===== Data provided
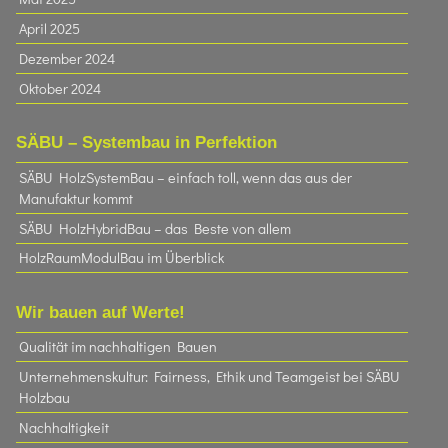
April 2025
Dezember 2024
Oktober 2024
SÄBU – Systembau in Perfektion
SÄBU HolzSystemBau – einfach toll, wenn das aus der
Manufaktur kommt
SÄBU HolzHybridBau – das Beste von allem
HolzRaumModulBau im Überblick
Wir bauen auf Werte!
Qualität im nachhaltigen Bauen
Unternehmenskultur: Fairness, Ethik und Teamgeist bei SÄBU
Holzbau​
Nachhaltigkeit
==========
▶ _Activity_
Give back, unchanged, every line from the one with "SÄBU HolzSystemBau –" to the end of the entries above.

▶ _Response to the task_
SÄBU HolzSystemBau – einfach toll, wenn das aus der
Manufaktur kommt
SÄBU HolzHybridBau – das Beste von allem
HolzRaumModulBau im Überblick
Wir bauen auf Werte!
Qualität im nachhaltigen Bauen
Unternehmenskultur: Fairness, Ethik und Teamgeist bei SÄBU
Holzbau​
Nachhaltigkeit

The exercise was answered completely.